PROBLEM DETAILS
Every line below from the one containing "Chuma Edoga" through the one containing "(954) 729-6282" is to be printed exactly, with the pictures omitted.
- - -
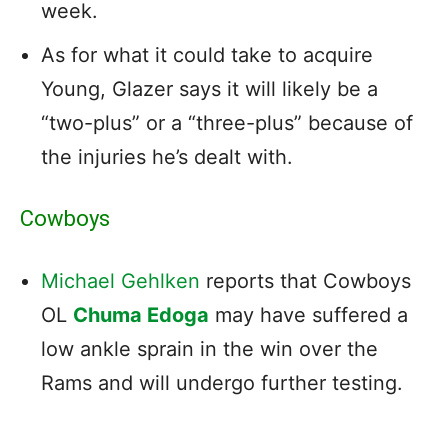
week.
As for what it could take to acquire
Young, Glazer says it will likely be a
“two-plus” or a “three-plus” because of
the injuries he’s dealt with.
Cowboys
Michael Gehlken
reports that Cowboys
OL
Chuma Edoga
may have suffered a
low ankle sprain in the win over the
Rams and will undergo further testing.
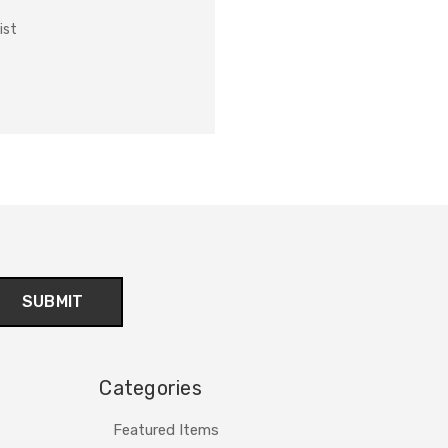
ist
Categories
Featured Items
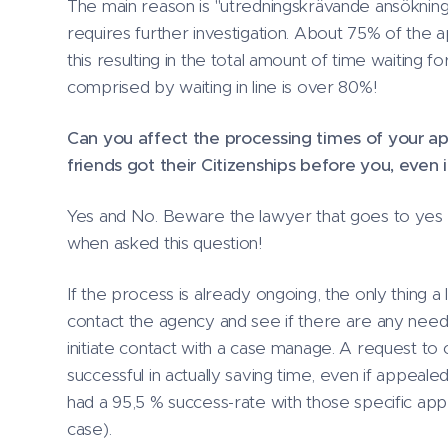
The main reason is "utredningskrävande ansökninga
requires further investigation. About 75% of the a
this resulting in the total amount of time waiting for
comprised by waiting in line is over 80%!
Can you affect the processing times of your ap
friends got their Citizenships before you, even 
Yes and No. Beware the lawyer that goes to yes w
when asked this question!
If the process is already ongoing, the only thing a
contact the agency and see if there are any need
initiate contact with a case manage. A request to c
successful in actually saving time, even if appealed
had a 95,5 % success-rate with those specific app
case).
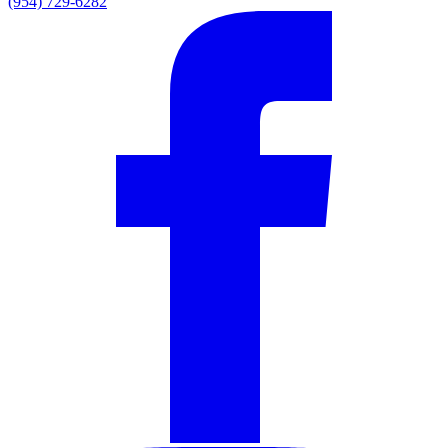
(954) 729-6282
- - -
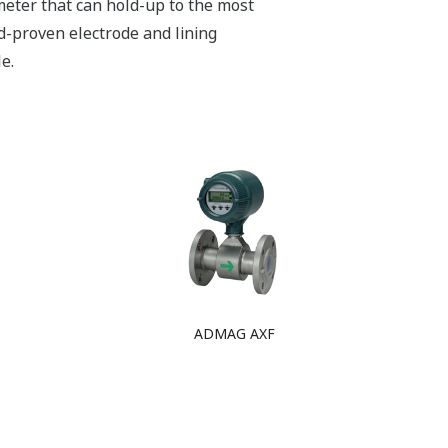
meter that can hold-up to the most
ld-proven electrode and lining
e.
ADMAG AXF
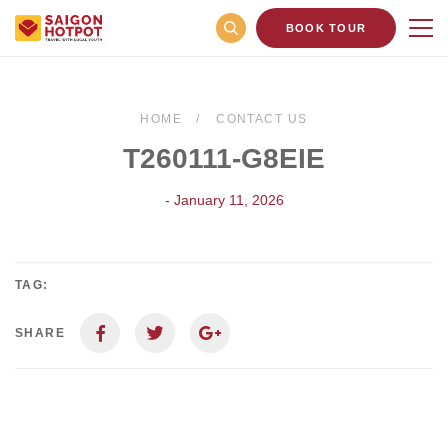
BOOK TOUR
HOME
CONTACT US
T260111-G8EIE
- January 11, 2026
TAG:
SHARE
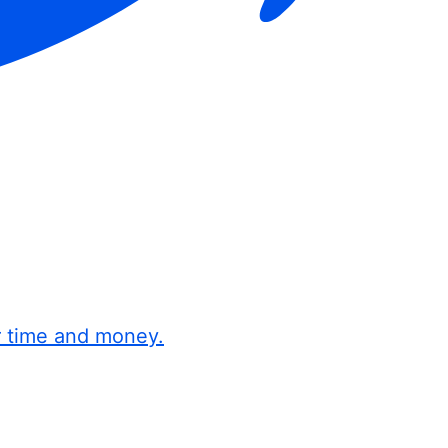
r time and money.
- - -
WRITTEN SOLUTION
Chuma Edoga
may have suffered a
low ankle sprain in the win over the
Rams and will undergo further testing.
ist
Categories
Featured Items
The main reason is "utredningskrävande ansökninga
requires further investigation. About 75% of the a
this resulting in the total amount of time waiting for
comprised by waiting in line is over 80%!
Can you affect the processing times of your ap
friends got their Citizenships before you, even 
Yes and No. Beware the lawyer that goes to yes w
when asked this question!
If the process is already ongoing, the only thing a
contact the agency and see if there are any need
initiate contact with a case manage. A request to c
successful in actually saving time, even if appealed
had a 95,5 % success-rate with those specific app
case).
(954) 729-6282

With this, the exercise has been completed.